Tuesday, August 21, 2007

For the Birds–II

Forget everything I said about birds. I went to the Jamaica Bay Wildlife Refuge with some serious birders out of Connecticut over the weekend. They toted the Sibley Field Guide to Birds of Eastern North America and gigantic binoculars and huge monocular spotting scopes on tripods, and wore floppy hats and spray-on Off!, and at least one of them had a special vest with net pockets over the buttocks for her water bottle and field guide. It is certain that what I thought all along was a skimmer (because of the way it flies low over the water with its beak open, skimming the tiny foodstuffs off the surface) is an oystercatcher (its beak is orange right to the tip; the skimmer’s beak has a black tip), and what I have taken for piping plovers, those little birds that run back and forth on the beach, are most likely sanderlings (the plovers are plumper and have a ring around the neck). So I am still on the lookout for the piping plover, but I like sanderlings and am glad they're not endangered.

At the last minute, I was joined on this excursion by my evil twin, and so, though I tried to behave, the avidity of the type of birder who keeps a life list struck me forcibly as absurd. Here is what my life list looks like: Birds–check. My evil twin’s life list is more extensive: Big ducks, Little ducks–check, check. The leader never spoke directly to anyone: he was always scanning the treetops, his attention snapping away as if he were afflicted by some birder’s version of attention-deficit disorder, and saying things like “Cedar waxwing at two o’clock” and “That was a yellow-tailed warbler—actually, it was a tail-less yellow-tailed warbler.” At one point, in a blind from which voyeurs had spotted a pair of doves and a muskrat, the leader was making an expert birdcall to attract something, and my evil twin almost split her sides because she wanted so badly to say, "I hear it, but I don't see it."

I saw a green heron, and a soro, and a semipalmated plover, and I learned that a passerine bird is not, as I thought, a bird that is just passing through but a sparrow (it’s from the Latin). The birders got excited about birds I see all the time: There were snowy egrets, of course, roosting, fishing, flapping their big sail-like wings in flight; and cormorants; and ducks and geese (which my mother used to call “long-necked ducks”). There were terns wheeling, their wings sharply angular (though I cannot distinguish the least tern), and laughing gulls, with their distinct black heads and heartless cry: Hah Hah Hah Hah Hah Hah Hah! Later, on the beach, we noticed one rather aristocratic-looking gull slumming among a flock of herring gulls competing for Cheetos—a Bonaparte?

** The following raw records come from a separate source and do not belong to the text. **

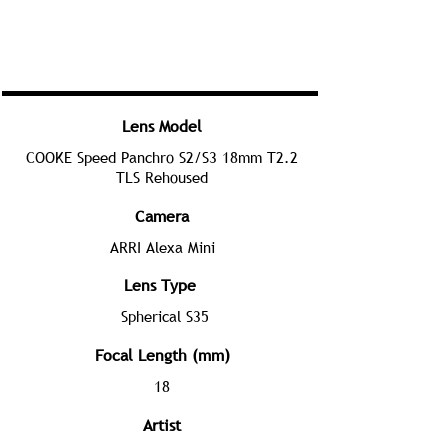
Lens Model
COOKE Speed Panchro S2/S3 18mm T2.2
TLS Rehoused
Camera
ARRI Alexa Mini
Lens Type
Spherical S35
Focal Length (mm)
18
Artist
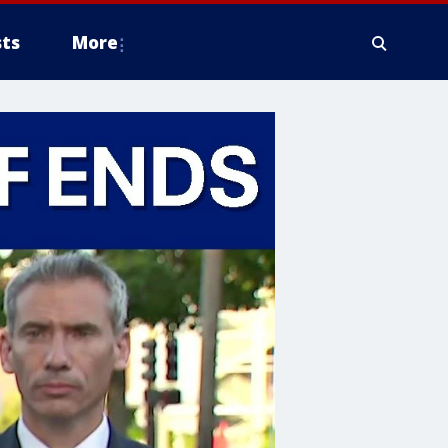
ts
More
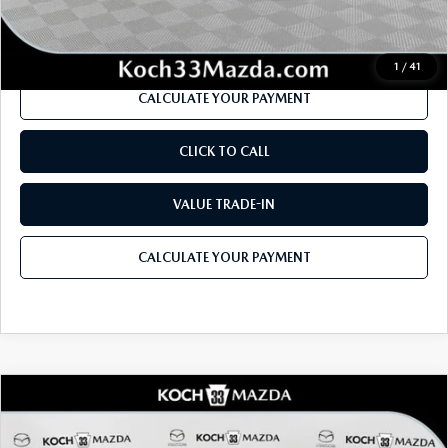
Internet Price
$38,519
1
/
41
CALCULATE YOUR PAYMENT
CLICK TO CALL
VALUE TRADE-IN
CALCULATE YOUR PAYMENT
COMPARE VEHICLE
2026
MAZDA MX-5 MIATA RF
GRAND
$41,775
$1,860
TOURING
MSRP
SAVINGS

So I have made fun of the bird-lovers and the bird-haters. I’m sure that somewhere in the great pecking order of the universe, some big bird is making fun of me. Hah Hah Hah Hah Hah Hah Hah!

2 comments:

mary grimm said...

Your evil twin is a force to be reckoned with! And also good company.

susan grimm said...

I always want to know the names of things. Maybe I should go on a birder trip, and a tree-er trip, and a flower-er trip. My evil twin usually keeps her mouth shut.